Serum concentration time profile for SRK-181 following a single dose. A single intravenous (IV) bolus dose of SRK-181 (or SRK-181-mIgG1, for mice) was administered at (A) 0.3, 3, 10, and 30 mg/kg in female C57BL/6 mice, (B) 0.3, 1, 3, 10, and 30 mg/kg in female SD rats and (C) 1, 3, 10, and 30 mg/kg in female cynomolgus monkeys. In all studies, Cmax increased approximately dose proportionally while area under the concentration time curve (AUC) increased less than dose proportionally, suggesting TMDD. Data shown are mean ± standard deviation.

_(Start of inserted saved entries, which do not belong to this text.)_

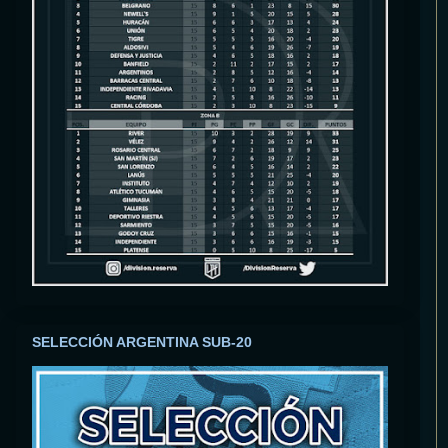
SELECCIÓN ARGENTINA SUB-20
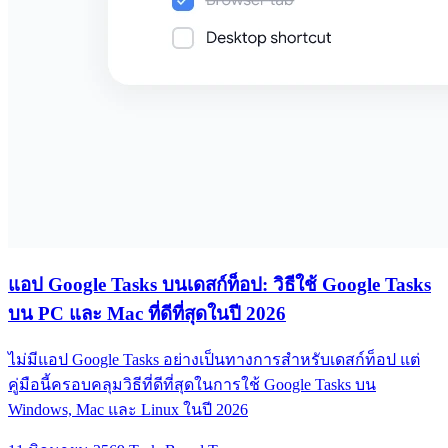
แอป Google Tasks บนเดสก์ท็อป: วิธีใช้ Google Tasks
บน PC และ Mac ที่ดีที่สุดในปี 2026
ไม่มีแอป Google Tasks อย่างเป็นทางการสำหรับเดสก์ท็อป แต่
คู่มือนี้ครอบคลุมวิธีที่ดีที่สุดในการใช้ Google Tasks บน
Windows, Mac และ Linux ในปี 2026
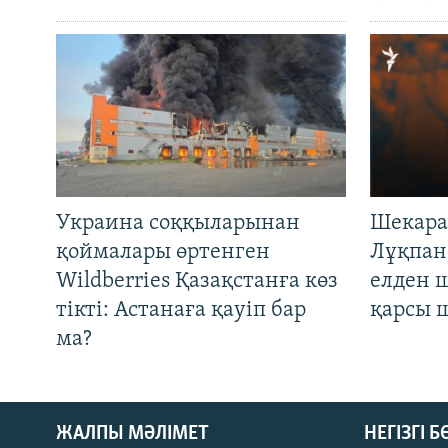
Украина соққыларынан
Шекара
қоймалары өртенген
Лұқпан
Wildberries Қазақстанға көз
елден 
тікті: Астанаға қауіп бар
қарсы 
ма?
ЖАЛПЫ МӘЛІМЕТ
НЕГІЗГІ 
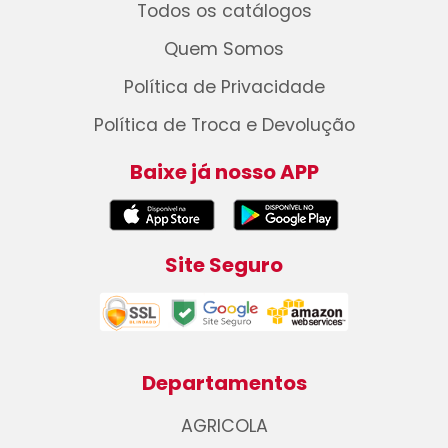
Todos os catálogos
Quem Somos
Política de Privacidade
Política de Troca e Devolução
Baixe já nosso APP
Site Seguro
Departamentos
AGRICOLA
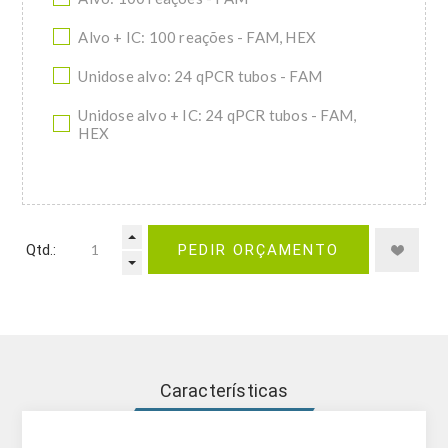
Alvo + IC: 100 reações - FAM, HEX
Unidose alvo: 24 qPCR tubos - FAM
Unidose alvo + IC: 24 qPCR tubos - FAM,
HEX
Qtd.:
PEDIR ORÇAMENTO
Características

Dose symbols: 0.3 (circles), 1 (downward triangles), 3 (squares), 10 (triangles), and 30 (diamonds) mg/kg.

Figure 5.

Serum concentration time profile of SRK-181 following multiple doses. (A) Male and female SD rats were administered an intravenous (IV) bolus dose of SRK-181 at 30, 100, or 200 mg/kg on days 1, 8, 15, 22, and 29. C_max, area under the concentration time curve (AUC)0-168, and AUC0-696 (on day 29) increased approximately dose proportionally from 30 to 300 mg/kg and there were minimal-to-no differences between sexes. There were no confirmed Antidrug antibody (ADA) positive samples in the 100 or 200 mg/kg SRK-181 treatment groups nor any decrease in exposure consistent with an immune response. (B) Male and female cynomolgus monkeys were administered an IV bolus dose of SRK-181 at 30, 100, or 300 mg/kg on days 1, 8, 15, 22, and 29. Cmax and AUC0-168 increased approximately dose proportionally from 30 to 300 mg/kg, and there were minimal-to-no differences between sexes. There were no confirmed ADA positive samples in any SRK-181 treatment group nor any decrease in exposure consistent with an immune response. Data shown are mean ± standard deviation. Dose symbols: 30 (diamonds), 100 (triangles), 200 (squares), and 300 (circles) mg/kg.